The fix includes several bug fixes that are not directly related to the automatic optimization
but are necessary to keep EOS running properly to do the automatic optimization and
to test and document the changes.
This is a breaking change as the configuration structure changed once again and
the server API was also enhanced and streamlined. The server API that is used by
Andreas and Jörg in their videos has not changed.
* fix: automatic optimization
Allow optimization to automatically run on configured intervals gathering all
optimization parameters from configuration and predictions. The automatic run
can be configured to only run prediction updates skipping the optimization.
Extend documentaion to also cover automatic optimization. Lock automatic runs
against runs initiated by the /optimize or other endpoints. Provide new
endpoints to retrieve the energy management plan and the genetic solution
of the latest automatic optimization run. Offload energy management to thread
pool executor to keep the app more responsive during the CPU heavy optimization
run.
* fix: EOS servers recognize environment variables on startup
Force initialisation of EOS configuration on server startup to assure
all sources of EOS configuration are properly set up and read. Adapt
server tests and configuration tests to also test for environment
variable configuration.
* fix: Remove 0.0.0.0 to localhost translation under Windows
EOS imposed a 0.0.0.0 to localhost translation under Windows for
convenience. This caused some trouble in user configurations.

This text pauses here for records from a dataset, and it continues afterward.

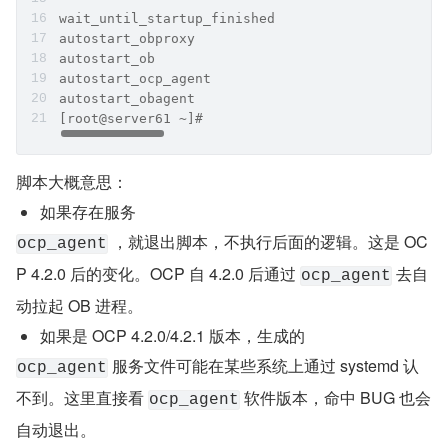
wait_until_startup_finished
autostart_obproxy
autostart_ob
autostart_ocp_agent
autostart_obagent
[root@server61 ~]#
脚本大概意思：
如果存在服务
 ，就退出脚本，不执行后面的逻辑。这是 OC
ocp_agent
P 4.2.0 后的变化。OCP 自 4.2.0 后通过 
 去自
ocp_agent
动拉起 OB 进程。
如果是 OCP 4.2.0/4.2.1 版本，生成的
 服务文件可能在某些系统上通过 systemd 认
ocp_agent
不到。这里直接看 
 软件版本，命中 BUG 也会
ocp_agent
自动退出。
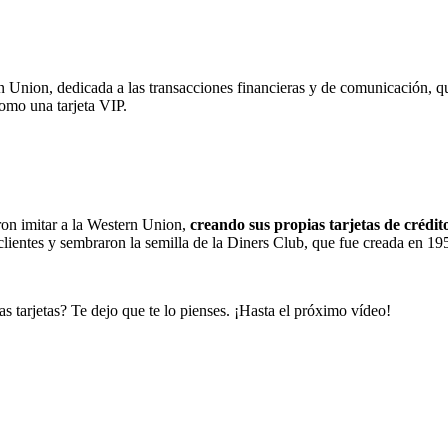
Union, dedicada a las transacciones financieras y de comunicación, quis
como una tarjeta VIP.
ron imitar a la Western Union,
creando sus propias tarjetas de crédit
ientes y sembraron la semilla de la Diners Club, que fue creada en 195
s tarjetas? Te dejo que te lo pienses. ¡Hasta el próximo vídeo!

Now, as the
default IP address configuration is 127.0.0.1, the user is responsible
for to set up the correct Windows compliant IP address.
* fix: allow names for hosts additional to IP addresses
* fix: access pydantic model fields by class
Access by instance is deprecated.
* fix: down sampling key_to_array
* fix: make cache clear endpoint clear all cache files
Make /v1/admin/cache/clear clear all cache files. Before it only cleared
expired cache files by default. Add new endpoint /v1/admin/clear-expired
to only clear expired cache files.
* fix: timezonefinder returns Europe/Paris instead of Europe/Berlin
timezonefinder 8.10 got more inaccurate for timezones in europe as there is
a common timezone. Use new package tzfpy instead which is still returning
Europe/Berlin if you are in Germany. tzfpy also claims to be faster than
timezonefinder.
* fix: provider settings configuration
Provider configuration used to be a union holding the settings for several
providers. Pydantic union handling does not always find the correct type
for a provider setting. This led to exceptions in specific configurations.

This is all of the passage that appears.